Al ofrecer una potente mezcla de antioxidantes y vitaminas, se la conocía en el folclore colombiano como la «bebida de los dioses», mientras que su fuente natural de cafeína proporciona un aumento de energía y estado de alerta.
Además, algo fundamental para un jugador que sigue una dieta de lo más saludable, se dice que es un supresor del apetito.
A Messi le gusta tanto esta bebida que ya ha conseguido que varios compañeros de equipo se aficionen a ella y, según se informa, esta misma semana ha regalado a todos los miembros de la selección argentina para el Mundial un juego de yerba mate hecho a medida.
El termo incluido era de color dorado y llevaba impreso el logotipo personal del jugador.
La majestuosidad en el campo
Este verano se habló mucho de la propensión de Messi a «pasearse» durante los ocho partidos de Argentina, y un análisis detallado de sus movimientos en el torneo de las Américas sí que llama la atención.
Durante el 62,7 % del tiempo, el legendario delantero caminó tranquilamente. Durante el 24,7 % del tiempo, se quedó completamente inmóvil.
Solo el 2,8 % de su tiempo de juego lo dedicó a correr.
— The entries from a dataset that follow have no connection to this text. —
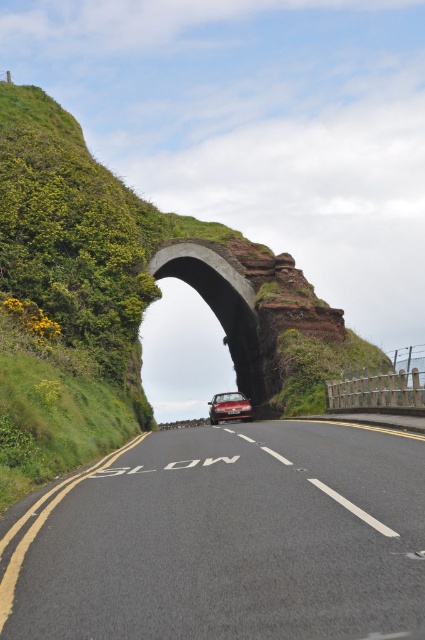 Who is shorter, concrete archway at center or shiny metallic car at center?

Standing shorter between the two is shiny metallic car at center.

Locate an element on the screen. The width and height of the screenshot is (425, 640). concrete archway at center is located at coordinates (218, 300).

Can you confirm if black asphalt road at center is positioned to the right of shiny metallic car at center?

Incorrect, black asphalt road at center is not on the right side of shiny metallic car at center.

How distant is black asphalt road at center from shiny metallic car at center?

They are 15.63 meters apart.

Does point (96, 556) come farther from viewer compared to point (232, 404)?

No, it is not.

The height and width of the screenshot is (640, 425). In order to click on black asphalt road at center in this screenshot , I will do `click(224, 538)`.

Is green grassy hillside at upper left below concrete archway at center?

Actually, green grassy hillside at upper left is above concrete archway at center.

Which is more to the right, green grassy hillside at upper left or concrete archway at center?

From the viewer's perspective, concrete archway at center appears more on the right side.

Is point (14, 349) in front of point (241, 388)?

That is True.

Where is `green grassy hillside at upper left`? The width and height of the screenshot is (425, 640). green grassy hillside at upper left is located at coordinates (119, 300). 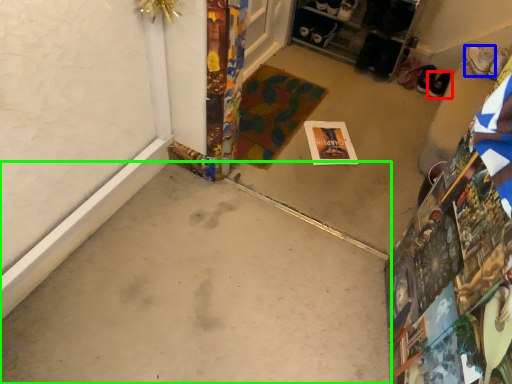 Question: Which is nearer to the footwear (highlighted by a red box)? footwear (highlighted by a blue box) or concrete (highlighted by a green box).

Choices:
 (A) footwear
 (B) concrete

Answer: (A) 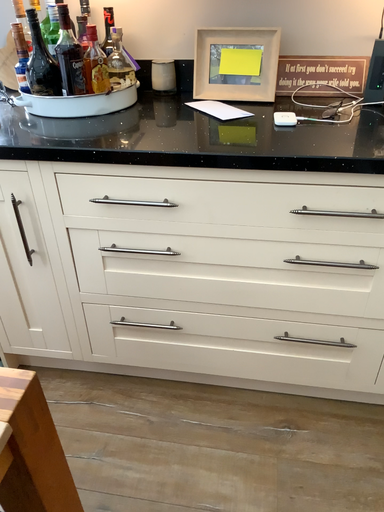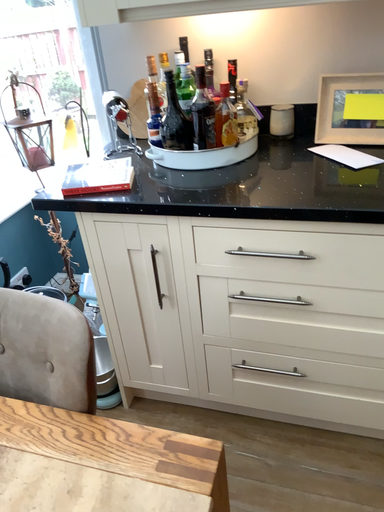 Question: How did the camera likely rotate when shooting the video?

Un escaso 0,1 % del tiempo lo empleó en esprintar.
Por supuesto, un argumento de peso contra estas cifras es el hecho de que Messi siempre ha hecho esto, una estrategia deliberada que le permite detectar los puntos débiles de la defensa rival y eludir el marcaje individual de un central.
No es tanto que se pasee, sino que deambula, evaluando la estructura del equipo. Construyendo lo que Pep Guardiola denominó en su día un «mapa en su cerebro».
Es una estrategia de la que pocos, por no decir nadie, pueden afirmar que no funciona. En el Mundial, Messi marcó ocho goles y dio cuatro asistencias. Fue el tercer jugador que más ocasiones claras creó en el torneo (15). Suponía una potente amenaza latente cada vez que la Albiceleste recuperaba la posesión.
Y, naturalmente, lo que esta metodología también permite es ahorrar energía.
Permitió que un hombre de 39 años jugara 120 minutos contra Cabo Verde, Suiza y España, y 90 minutos contra Egipto e Inglaterra.
Lo que presenciamos al otro lado del Atlántico este verano fue a un auténtico grande de esta época —o de cualquier otra— gestionando su grandeza, reservándola solo para los momentos en que era necesaria.
Eso, de por sí, fue fascinante de contemplar.